*** RECORDED DATA Section Begins ***
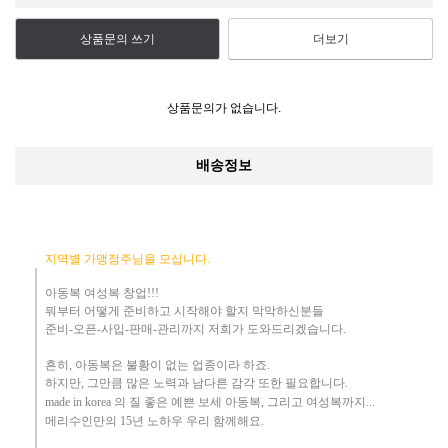
상품문의 쓰기
더보기
상품문의가 없습니다.
배송정보
지역별 가맹점주님을 모십니다.
아동복 여성복 창업!!!
뭐부터 어떻게
준비하고 시작해야 할지 막막하신분들
준비-오픈-사입-판매-관리까지 저희가 도와드리겠습니다
.
흔히
,
아동복은 불황이 없는 업종이라 하죠
.
하지만
,
그만큼 많은 노력과 남다른 감각 또한 필요합니다.
made in korea
의 질 좋은 예쁜 보세 아동복
, 그리고 여성복까지...
메리수인만의 15년 노하우 ​우리
함께해요
.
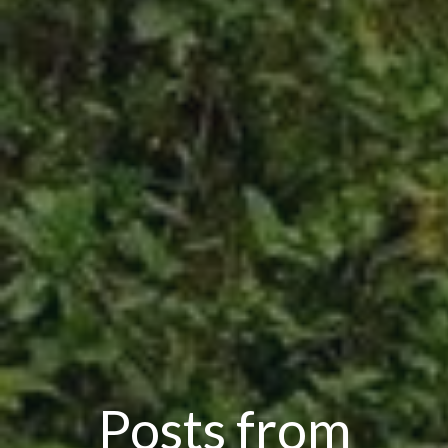
Posts from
*** RECORDED DATA Section Ends ***
Pictures stay out, but everything else in the records must be output exactly.

**WRITTEN RESPONSE:**
상품문의 쓰기
더보기
상품문의가 없습니다.
배송정보
지역별 가맹점주님을 모십니다.
아동복 여성복 창업!!!
뭐부터 어떻게
준비하고 시작해야 할지 막막하신분들
준비-오픈-사입-판매-관리까지 저희가 도와드리겠습니다
.
흔히
,
아동복은 불황이 없는 업종이라 하죠
.
하지만
,
그만큼 많은 노력과 남다른 감각 또한 필요합니다.
made in korea
의 질 좋은 예쁜 보세 아동복
, 그리고 여성복까지...
메리수인만의 15년 노하우 ​우리
함께해요
.
Posts from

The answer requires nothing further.